Dataset entries:
*** Begin section ***
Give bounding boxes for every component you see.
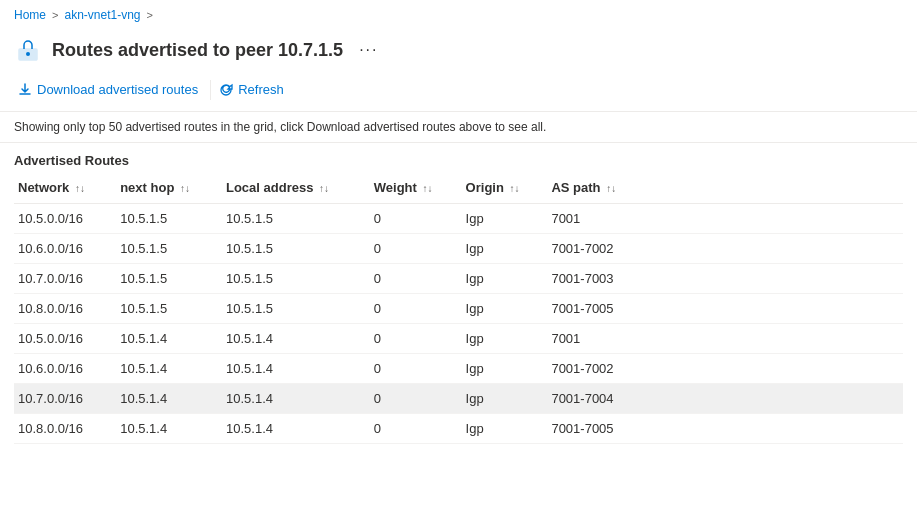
cell-origin: Igp	[462, 204, 548, 234]
cell-weight: 0	[370, 384, 462, 414]
cell-as-path: 7001-7005	[547, 294, 903, 324]
routes-table: Network ↑↓ next hop ↑↓ Local address ↑↓ …	[14, 172, 903, 444]
col-local-address[interactable]: Local address ↑↓	[222, 172, 370, 204]
cell-local-address: 10.5.1.5	[222, 204, 370, 234]
cell-next-hop: 10.5.1.4	[116, 384, 222, 414]
cell-network: 10.5.0.0/16	[14, 324, 116, 354]
sort-icon-network: ↑↓	[75, 183, 85, 194]
cell-network: 10.7.0.0/16	[14, 384, 116, 414]
cell-origin: Igp	[462, 354, 548, 384]
cell-local-address: 10.5.1.4	[222, 414, 370, 444]
table-row[interactable]: 10.7.0.0/1610.5.1.510.5.1.50Igp7001-7003	[14, 264, 903, 294]
cell-local-address: 10.5.1.4	[222, 354, 370, 384]
table-row[interactable]: 10.5.0.0/1610.5.1.410.5.1.40Igp7001	[14, 324, 903, 354]
cell-next-hop: 10.5.1.5	[116, 294, 222, 324]
cell-next-hop: 10.5.1.4	[116, 324, 222, 354]
cell-as-path: 7001-7004	[547, 384, 903, 414]
table-header-row: Network ↑↓ next hop ↑↓ Local address ↑↓ …	[14, 172, 903, 204]
breadcrumb-sep1: >	[52, 9, 58, 21]
sort-icon-weight: ↑↓	[423, 183, 433, 194]
table-container: Network ↑↓ next hop ↑↓ Local address ↑↓ …	[0, 172, 917, 444]
cell-next-hop: 10.5.1.5	[116, 234, 222, 264]
breadcrumb-parent[interactable]: akn-vnet1-vng	[64, 8, 140, 22]
table-row[interactable]: 10.6.0.0/1610.5.1.410.5.1.40Igp7001-7002	[14, 354, 903, 384]
cell-as-path: 7001-7005	[547, 414, 903, 444]
page-header: Routes advertised to peer 10.7.1.5 ···	[0, 30, 917, 74]
breadcrumb: Home > akn-vnet1-vng >	[0, 0, 917, 30]
cell-next-hop: 10.5.1.4	[116, 414, 222, 444]
svg-point-1	[26, 52, 30, 56]
section-label: Advertised Routes	[0, 143, 917, 172]
col-next-hop[interactable]: next hop ↑↓	[116, 172, 222, 204]
table-row[interactable]: 10.8.0.0/1610.5.1.410.5.1.40Igp7001-7005	[14, 414, 903, 444]
cell-network: 10.7.0.0/16	[14, 264, 116, 294]
cell-as-path: 7001-7002	[547, 354, 903, 384]
cell-weight: 0	[370, 414, 462, 444]
cell-network: 10.6.0.0/16	[14, 234, 116, 264]
refresh-button[interactable]: Refresh	[215, 78, 292, 101]
cell-local-address: 10.5.1.5	[222, 234, 370, 264]
cell-as-path: 7001-7002	[547, 234, 903, 264]
cell-origin: Igp	[462, 294, 548, 324]
cell-origin: Igp	[462, 384, 548, 414]
cell-network: 10.5.0.0/16	[14, 204, 116, 234]
col-as-path[interactable]: AS path ↑↓	[547, 172, 903, 204]
cell-weight: 0	[370, 264, 462, 294]
page-title: Routes advertised to peer 10.7.1.5	[52, 40, 343, 61]
cell-as-path: 7001-7003	[547, 264, 903, 294]
table-row[interactable]: 10.5.0.0/1610.5.1.510.5.1.50Igp7001	[14, 204, 903, 234]
cell-weight: 0	[370, 204, 462, 234]
cell-origin: Igp	[462, 414, 548, 444]
breadcrumb-home[interactable]: Home	[14, 8, 46, 22]
cell-weight: 0	[370, 294, 462, 324]
col-network[interactable]: Network ↑↓	[14, 172, 116, 204]
cell-network: 10.8.0.0/16	[14, 414, 116, 444]
download-label: Download advertised routes	[37, 82, 198, 97]
download-icon	[18, 83, 32, 97]
cell-weight: 0	[370, 234, 462, 264]
sort-icon-as-path: ↑↓	[606, 183, 616, 194]
refresh-label: Refresh	[238, 82, 284, 97]
cell-next-hop: 10.5.1.4	[116, 354, 222, 384]
cell-origin: Igp	[462, 324, 548, 354]
cell-next-hop: 10.5.1.5	[116, 204, 222, 234]
cell-as-path: 7001	[547, 324, 903, 354]
cell-local-address: 10.5.1.5	[222, 294, 370, 324]
breadcrumb-sep2: >	[147, 9, 153, 21]
sort-icon-origin: ↑↓	[510, 183, 520, 194]
cell-weight: 0	[370, 354, 462, 384]
more-options-button[interactable]: ···	[353, 39, 384, 61]
info-banner: Showing only top 50 advertised routes in…	[0, 112, 917, 143]
sort-icon-next-hop: ↑↓	[180, 183, 190, 194]
toolbar-divider	[210, 80, 211, 100]
cell-origin: Igp	[462, 234, 548, 264]
cell-network: 10.8.0.0/16	[14, 294, 116, 324]
cell-local-address: 10.5.1.4	[222, 324, 370, 354]
cell-origin: Igp	[462, 264, 548, 294]
cell-next-hop: 10.5.1.5	[116, 264, 222, 294]
cell-as-path: 7001	[547, 204, 903, 234]
cell-weight: 0	[370, 324, 462, 354]
col-origin[interactable]: Origin ↑↓	[462, 172, 548, 204]
col-weight[interactable]: Weight ↑↓	[370, 172, 462, 204]
table-row[interactable]: 10.7.0.0/1610.5.1.410.5.1.40Igp7001-7004	[14, 384, 903, 414]
table-row[interactable]: 10.6.0.0/1610.5.1.510.5.1.50Igp7001-7002	[14, 234, 903, 264]
refresh-icon	[219, 83, 233, 97]
info-text: Showing only top 50 advertised routes in…	[14, 120, 546, 134]
toolbar: Download advertised routes Refresh	[0, 74, 917, 112]
table-row[interactable]: 10.8.0.0/1610.5.1.510.5.1.50Igp7001-7005	[14, 294, 903, 324]
vng-icon	[14, 36, 42, 64]
cell-network: 10.6.0.0/16	[14, 354, 116, 384]
cell-local-address: 10.5.1.4	[222, 384, 370, 414]
sort-icon-local-address: ↑↓	[319, 183, 329, 194]
download-advertised-routes-button[interactable]: Download advertised routes	[14, 78, 206, 101]
cell-local-address: 10.5.1.5	[222, 264, 370, 294]
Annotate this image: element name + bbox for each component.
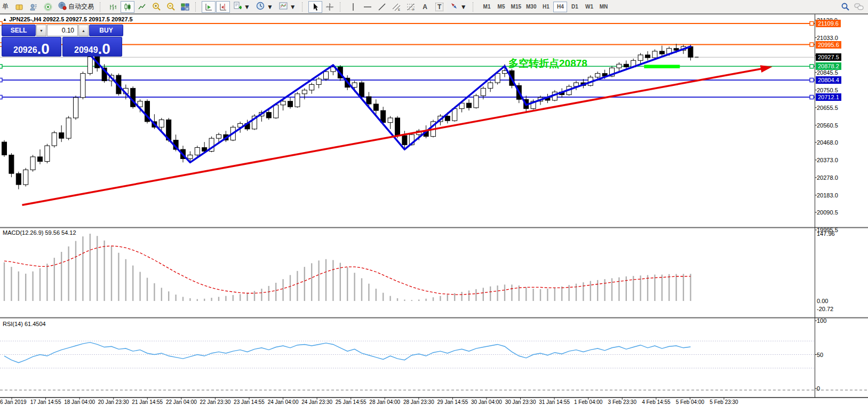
*** End section ***
TRY IT >> Transcribe the records above exactly and drop every picture.

REPLY TO THE TASK >>
Give bounding boxes for every component you see.
cell-origin: Igp	[462, 204, 548, 234]
cell-weight: 0	[370, 384, 462, 414]
cell-as-path: 7001-7005	[547, 294, 903, 324]
routes-table: Network ↑↓ next hop ↑↓ Local address ↑↓ …	[14, 172, 903, 444]
col-local-address[interactable]: Local address ↑↓	[222, 172, 370, 204]
cell-local-address: 10.5.1.5	[222, 204, 370, 234]
cell-next-hop: 10.5.1.4	[116, 384, 222, 414]
cell-network: 10.5.0.0/16	[14, 324, 116, 354]
sort-icon-network: ↑↓	[75, 183, 85, 194]
cell-network: 10.7.0.0/16	[14, 384, 116, 414]
cell-origin: Igp	[462, 354, 548, 384]
cell-local-address: 10.5.1.4	[222, 414, 370, 444]
table-row[interactable]: 10.7.0.0/1610.5.1.510.5.1.50Igp7001-7003	[14, 264, 903, 294]
cell-local-address: 10.5.1.4	[222, 354, 370, 384]
table-row[interactable]: 10.5.0.0/1610.5.1.410.5.1.40Igp7001	[14, 324, 903, 354]
cell-next-hop: 10.5.1.5	[116, 294, 222, 324]
cell-next-hop: 10.5.1.4	[116, 324, 222, 354]
cell-as-path: 7001-7004	[547, 384, 903, 414]
table-header-row: Network ↑↓ next hop ↑↓ Local address ↑↓ …	[14, 172, 903, 204]
breadcrumb-sep1: >	[52, 9, 58, 21]
sort-icon-weight: ↑↓	[423, 183, 433, 194]
table-container: Network ↑↓ next hop ↑↓ Local address ↑↓ …	[0, 172, 917, 444]
cell-next-hop: 10.5.1.5	[116, 234, 222, 264]
breadcrumb-parent[interactable]: akn-vnet1-vng	[64, 8, 140, 22]
table-row[interactable]: 10.6.0.0/1610.5.1.410.5.1.40Igp7001-7002	[14, 354, 903, 384]
cell-as-path: 7001-7005	[547, 414, 903, 444]
page-header: Routes advertised to peer 10.7.1.5 ···	[0, 30, 917, 74]
breadcrumb: Home > akn-vnet1-vng >	[0, 0, 917, 30]
cell-next-hop: 10.5.1.4	[116, 414, 222, 444]
svg-point-1	[26, 52, 30, 56]
section-label: Advertised Routes	[0, 143, 917, 172]
col-next-hop[interactable]: next hop ↑↓	[116, 172, 222, 204]
table-row[interactable]: 10.8.0.0/1610.5.1.410.5.1.40Igp7001-7005	[14, 414, 903, 444]
cell-network: 10.7.0.0/16	[14, 264, 116, 294]
cell-as-path: 7001-7002	[547, 354, 903, 384]
cell-weight: 0	[370, 414, 462, 444]
cell-network: 10.6.0.0/16	[14, 234, 116, 264]
refresh-button[interactable]: Refresh	[215, 78, 292, 101]
cell-local-address: 10.5.1.5	[222, 234, 370, 264]
cell-as-path: 7001-7002	[547, 234, 903, 264]
cell-origin: Igp	[462, 294, 548, 324]
cell-origin: Igp	[462, 384, 548, 414]
cell-network: 10.5.0.0/16	[14, 204, 116, 234]
col-as-path[interactable]: AS path ↑↓	[547, 172, 903, 204]
cell-weight: 0	[370, 264, 462, 294]
page-title: Routes advertised to peer 10.7.1.5	[52, 40, 343, 61]
cell-as-path: 7001-7003	[547, 264, 903, 294]
table-row[interactable]: 10.5.0.0/1610.5.1.510.5.1.50Igp7001	[14, 204, 903, 234]
cell-weight: 0	[370, 204, 462, 234]
cell-origin: Igp	[462, 414, 548, 444]
breadcrumb-home[interactable]: Home	[14, 8, 46, 22]
cell-weight: 0	[370, 294, 462, 324]
col-network[interactable]: Network ↑↓	[14, 172, 116, 204]
cell-network: 10.8.0.0/16	[14, 414, 116, 444]
download-label: Download advertised routes	[37, 82, 198, 97]
download-icon	[18, 83, 32, 97]
cell-weight: 0	[370, 234, 462, 264]
sort-icon-as-path: ↑↓	[606, 183, 616, 194]
refresh-label: Refresh	[238, 82, 284, 97]
cell-next-hop: 10.5.1.4	[116, 354, 222, 384]
cell-origin: Igp	[462, 324, 548, 354]
cell-next-hop: 10.5.1.5	[116, 204, 222, 234]
cell-as-path: 7001	[547, 324, 903, 354]
cell-local-address: 10.5.1.5	[222, 294, 370, 324]
breadcrumb-sep2: >	[147, 9, 153, 21]
sort-icon-origin: ↑↓	[510, 183, 520, 194]
cell-weight: 0	[370, 354, 462, 384]
more-options-button[interactable]: ···	[353, 39, 384, 61]
info-banner: Showing only top 50 advertised routes in…	[0, 112, 917, 143]
sort-icon-next-hop: ↑↓	[180, 183, 190, 194]
toolbar-divider	[210, 80, 211, 100]
cell-origin: Igp	[462, 234, 548, 264]
cell-network: 10.8.0.0/16	[14, 294, 116, 324]
cell-local-address: 10.5.1.4	[222, 324, 370, 354]
cell-origin: Igp	[462, 264, 548, 294]
cell-next-hop: 10.5.1.5	[116, 264, 222, 294]
cell-as-path: 7001	[547, 204, 903, 234]
cell-weight: 0	[370, 324, 462, 354]
col-origin[interactable]: Origin ↑↓	[462, 172, 548, 204]
col-weight[interactable]: Weight ↑↓	[370, 172, 462, 204]
table-row[interactable]: 10.7.0.0/1610.5.1.410.5.1.40Igp7001-7004	[14, 384, 903, 414]
table-row[interactable]: 10.6.0.0/1610.5.1.510.5.1.50Igp7001-7002	[14, 234, 903, 264]
refresh-icon	[219, 83, 233, 97]
info-text: Showing only top 50 advertised routes in…	[14, 120, 546, 134]
toolbar: Download advertised routes Refresh	[0, 74, 917, 112]
table-row[interactable]: 10.8.0.0/1610.5.1.510.5.1.50Igp7001-7005	[14, 294, 903, 324]
vng-icon	[14, 36, 42, 64]
cell-network: 10.6.0.0/16	[14, 354, 116, 384]
cell-local-address: 10.5.1.4	[222, 384, 370, 414]
sort-icon-local-address: ↑↓	[319, 183, 329, 194]
download-advertised-routes-button[interactable]: Download advertised routes	[14, 78, 206, 101]
cell-local-address: 10.5.1.5	[222, 264, 370, 294]
Annotate this image: element name + bbox for each component.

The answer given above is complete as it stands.